Aynı soydan gelen bireyler arasındaki evliliğe akraba evliliği denir. Akrabalık; anne ya da baba soyundan olabilir. Her ikisi de aynı derecede önemlidir. Anne veya babalarından biri kardeş olan bir çiftin yaptığı evliliklere 1. derece akraba evliliği, büyükanne veya büyükbabalarından biri kardeş olan çiftlerin yaptığı evliliklere ise 2. derece akraba evliliği adı verilir.
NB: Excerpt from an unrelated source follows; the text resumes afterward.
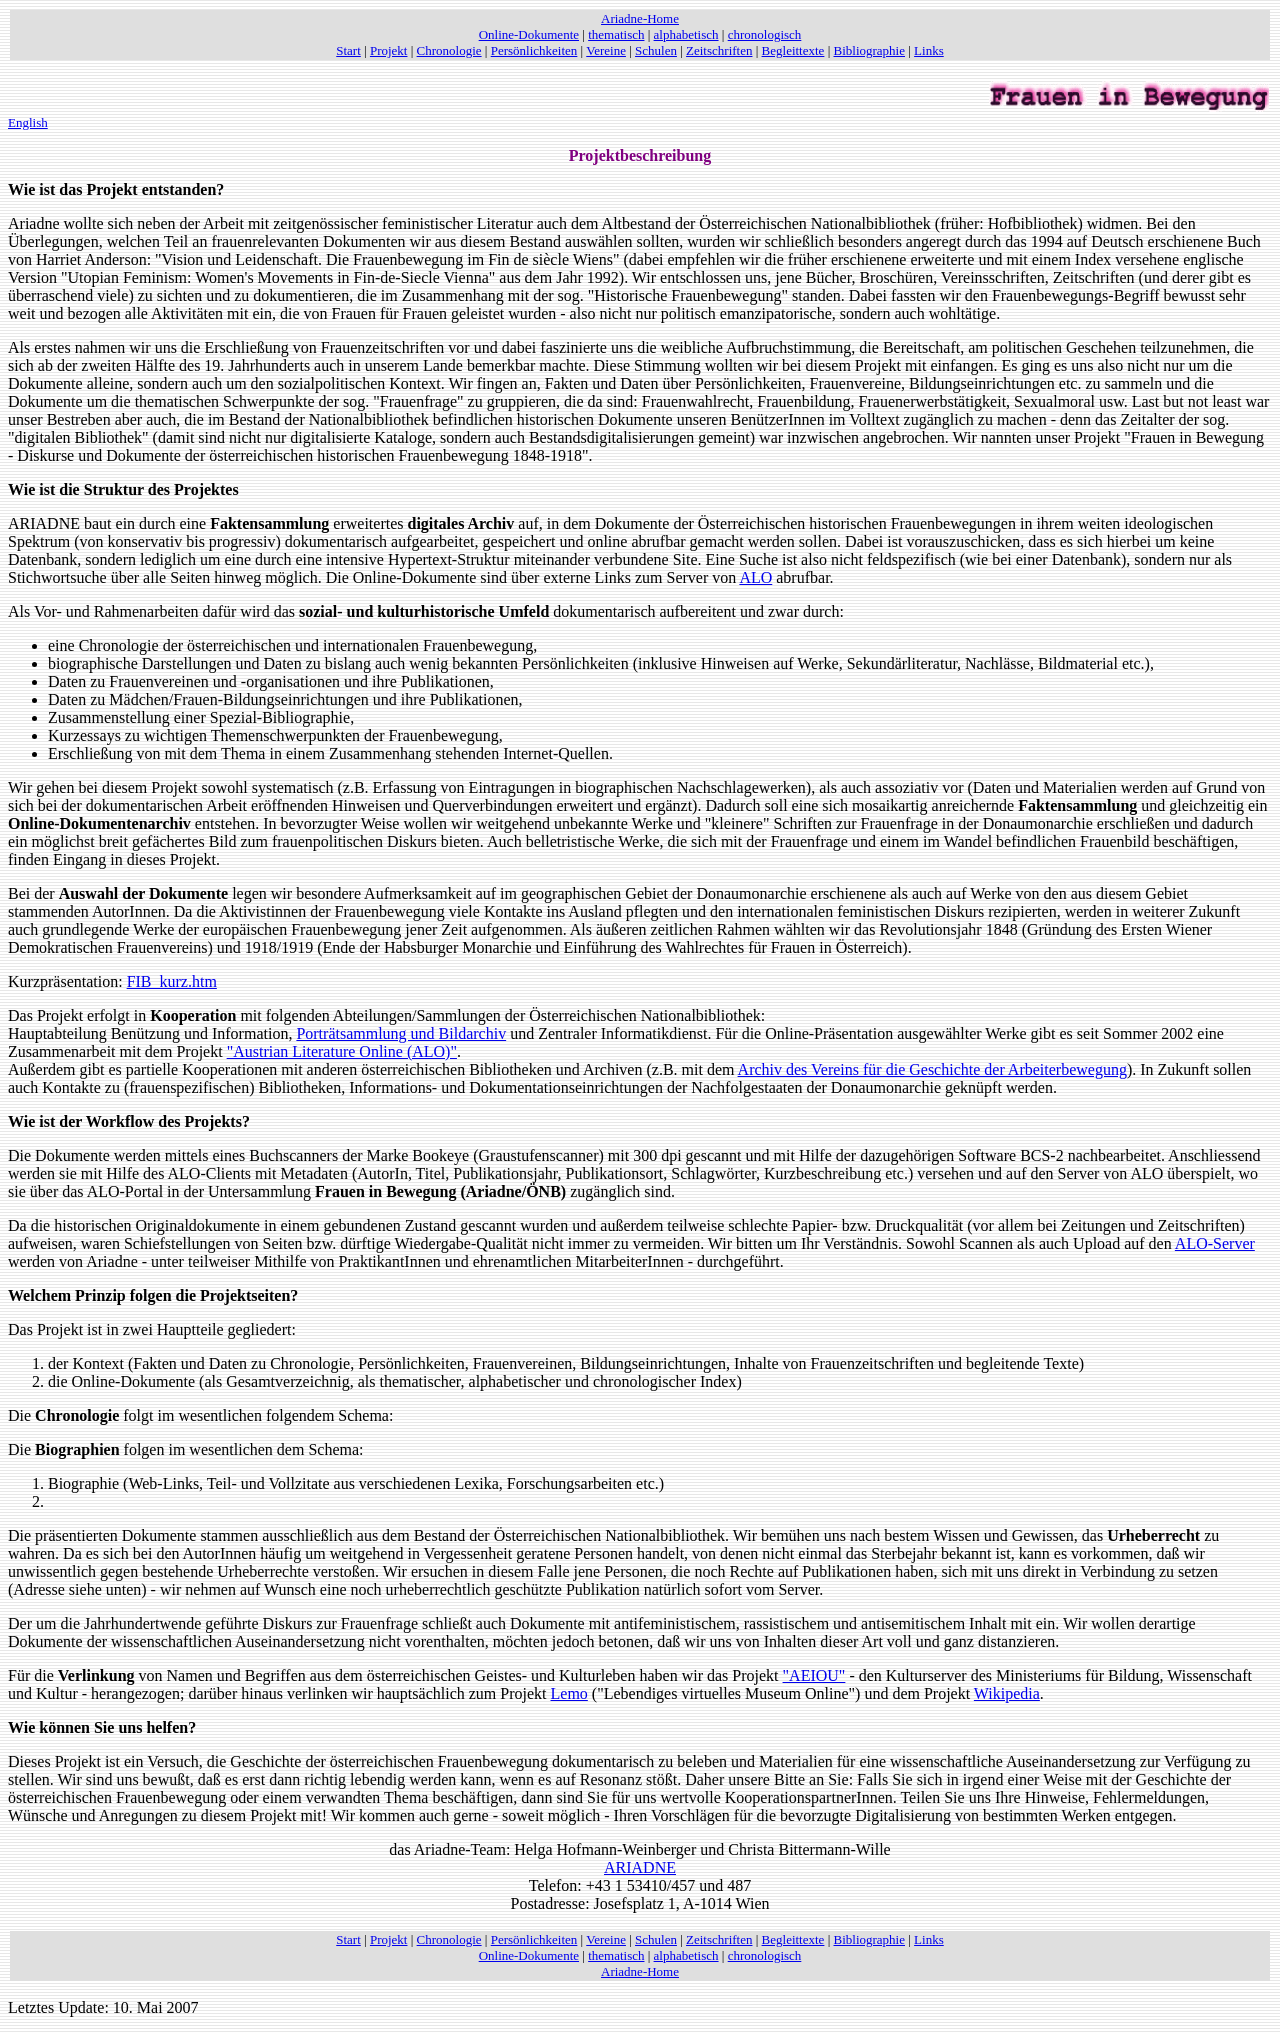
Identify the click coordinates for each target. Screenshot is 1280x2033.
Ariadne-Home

Akraba evliliği genetik hastalıkların sıklığını olumsuz etkilemesi nedeniyle üzerinde durulması gerekir. Akraba evlilikleri otozomal resesif (çekinik) ve çok faktörlü kalıtım gösteren hastalıkların görülme sıklığını artırmaktadır. Anne ve babadan çocuklara aktarıldığı için aynı aile içinde genler arasında benzerlik ihtimali çok yükselmektedir. Akraba evliliği ile görülme riski artan hastalıklarda da her iki eşte de aynı tip bozuk genlerin olması gereklidir. Akrabalarda genler arasında benzerlik sıklığı arttığı için hastalıklı çocuk sahibi olma ihtimali de akrabalar arasında artmaktadır. Ülkemizde akraba evliliklerine bağlı olarak sık görülen hastalıklardan bazıları kistik fibröz, orak hücre anemisi, spinal müsküler atrofi ve fenilketonüri olarak sayılabilir.
Bilgi
Kistik fibroz: Kesin tedavisi bulunamayan bir hastalıktır. Tekrarlayan akciğer enfeksiyonları, ishal ve pankreas yetmezliği hastalığın bazı belirtileridir. Hastalar yoğun tedaviyle 20’li yaşlara kadar yaşatılabilir.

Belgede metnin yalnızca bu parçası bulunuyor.